Erfreulicher Gesinnungswandel bei der Verteilung der Entwicklungsgelder des Bundes. Aussenminister Ignazio Cassis (Bild) will angeblich die Entwicklungshilfe neu ausrichten. Dass dies unbedingt notwendig ist, wurde von bürgerlichen Politikern seit Jahren gefordert. Liest man in verschiedenen Zeitungen, wie die Mittel bisher verwendet wurden, so wird man das Gefühl nicht los, dass beim Verteilen der Milliarden etliches schief gelaufen ist. So wurden gemäss NZZ mehr als 70 palestinensiche NGO und Einzelprojekte im 2017 unterstützt. Die Palestinenser liegen vor allem den Linken am Herzen. Im gleichen Bericht kann man lesen, dass Schweizer NGO bis zur Hälfte mit staatlichen Mitteln finanziert wurden. NGO = NICHT REGIERUNGS ORGANISATIONEN! Unverständlich dass solche zum grössten Teil linkslastigen Organisationen vom Staat, von der Regierung, Geld bekommen. Wer sich als NGO bezeichnet, hat für den normal denkenden Bürger kein Anrecht auf staatliche Gelder. Die NZZ schreibt denn wohl auch zu Recht, dass die Linken mit den Hilfsorganisationen verbandelt sind. Die Schweizer NGO sollen 2017 bis im dritten Quartal 2018 von der Deza (Direktion für Entwicklung und Zusammenarbeit) unglaubliche 343 Millionen (=343’000’000) erhalten haben!

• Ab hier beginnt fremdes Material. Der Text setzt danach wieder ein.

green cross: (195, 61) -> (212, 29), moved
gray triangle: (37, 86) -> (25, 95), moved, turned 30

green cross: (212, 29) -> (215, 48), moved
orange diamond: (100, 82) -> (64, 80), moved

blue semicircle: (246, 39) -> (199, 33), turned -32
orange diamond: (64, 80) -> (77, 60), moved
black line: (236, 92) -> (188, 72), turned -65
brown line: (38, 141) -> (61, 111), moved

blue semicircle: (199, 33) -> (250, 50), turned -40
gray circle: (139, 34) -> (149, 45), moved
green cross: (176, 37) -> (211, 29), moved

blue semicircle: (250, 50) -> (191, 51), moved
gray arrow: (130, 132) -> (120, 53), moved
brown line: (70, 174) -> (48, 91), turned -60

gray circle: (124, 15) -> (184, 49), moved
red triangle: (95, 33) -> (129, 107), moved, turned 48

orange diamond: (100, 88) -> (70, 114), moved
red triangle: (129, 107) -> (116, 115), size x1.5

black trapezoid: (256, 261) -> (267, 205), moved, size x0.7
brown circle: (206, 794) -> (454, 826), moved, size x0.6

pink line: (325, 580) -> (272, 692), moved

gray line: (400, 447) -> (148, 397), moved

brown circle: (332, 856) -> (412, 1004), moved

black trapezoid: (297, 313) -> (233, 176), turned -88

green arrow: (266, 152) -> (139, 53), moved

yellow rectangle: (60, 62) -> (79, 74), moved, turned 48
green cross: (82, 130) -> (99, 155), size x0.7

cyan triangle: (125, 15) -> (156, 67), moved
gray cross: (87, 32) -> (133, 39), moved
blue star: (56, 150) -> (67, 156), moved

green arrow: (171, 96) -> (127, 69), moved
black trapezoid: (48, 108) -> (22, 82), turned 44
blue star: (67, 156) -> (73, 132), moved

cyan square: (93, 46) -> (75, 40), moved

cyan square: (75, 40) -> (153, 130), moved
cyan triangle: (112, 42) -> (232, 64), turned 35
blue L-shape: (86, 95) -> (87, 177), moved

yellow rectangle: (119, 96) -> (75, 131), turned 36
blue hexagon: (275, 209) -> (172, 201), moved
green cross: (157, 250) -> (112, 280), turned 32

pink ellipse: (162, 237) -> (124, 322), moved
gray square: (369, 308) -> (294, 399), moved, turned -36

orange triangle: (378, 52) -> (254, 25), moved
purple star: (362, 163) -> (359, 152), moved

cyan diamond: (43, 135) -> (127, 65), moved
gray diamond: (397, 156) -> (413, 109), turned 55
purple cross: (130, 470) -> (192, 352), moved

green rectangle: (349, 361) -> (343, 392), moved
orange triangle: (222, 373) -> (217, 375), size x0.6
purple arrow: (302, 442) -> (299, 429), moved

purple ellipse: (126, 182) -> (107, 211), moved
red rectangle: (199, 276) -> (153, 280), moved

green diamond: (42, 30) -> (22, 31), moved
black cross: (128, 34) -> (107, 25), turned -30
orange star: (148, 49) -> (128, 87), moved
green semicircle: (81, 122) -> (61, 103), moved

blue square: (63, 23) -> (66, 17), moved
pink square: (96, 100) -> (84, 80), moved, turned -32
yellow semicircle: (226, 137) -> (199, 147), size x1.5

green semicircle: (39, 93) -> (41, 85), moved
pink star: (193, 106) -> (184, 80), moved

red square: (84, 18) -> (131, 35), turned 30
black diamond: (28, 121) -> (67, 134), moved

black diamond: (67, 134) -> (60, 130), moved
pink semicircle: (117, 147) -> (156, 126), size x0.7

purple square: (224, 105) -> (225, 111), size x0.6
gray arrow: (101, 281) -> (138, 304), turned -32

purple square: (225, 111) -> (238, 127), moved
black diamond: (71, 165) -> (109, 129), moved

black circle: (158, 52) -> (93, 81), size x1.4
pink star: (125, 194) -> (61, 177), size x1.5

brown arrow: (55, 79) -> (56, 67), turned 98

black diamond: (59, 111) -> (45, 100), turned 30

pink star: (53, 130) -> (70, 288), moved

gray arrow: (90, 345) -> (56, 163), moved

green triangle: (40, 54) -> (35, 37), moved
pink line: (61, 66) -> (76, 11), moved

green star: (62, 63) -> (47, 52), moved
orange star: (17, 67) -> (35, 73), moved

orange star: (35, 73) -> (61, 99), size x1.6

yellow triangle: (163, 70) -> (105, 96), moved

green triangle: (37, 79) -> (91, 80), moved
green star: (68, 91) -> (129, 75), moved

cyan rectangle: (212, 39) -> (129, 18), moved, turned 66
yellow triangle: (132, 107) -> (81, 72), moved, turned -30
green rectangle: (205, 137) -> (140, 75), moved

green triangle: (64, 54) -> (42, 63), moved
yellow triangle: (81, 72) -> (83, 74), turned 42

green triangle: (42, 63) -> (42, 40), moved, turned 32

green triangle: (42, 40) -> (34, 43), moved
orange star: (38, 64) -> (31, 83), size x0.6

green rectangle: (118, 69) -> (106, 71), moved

Länder welche Entwicklungsgelder erhalten, aber ihre Flüchtlinge nicht zurücknehmen, sind die Gelder gänzlich zu streichen. Immerhin verweigern solche Länder den eigenen Bürgern ihre Heimat. Dass Cassis nun andenkt, dass eingesetzte Entwicklungsgelder auch der Schweiz dienen ist nicht nur wünschenswert sondern zwingend. Beschämend, dass dies bisher nicht gemacht wurde. Bleibt abzuwarten, ob sich die Bürgerlichen gegen die populistischen Linken und „bösen“ Gutmenschen durchsetzen können.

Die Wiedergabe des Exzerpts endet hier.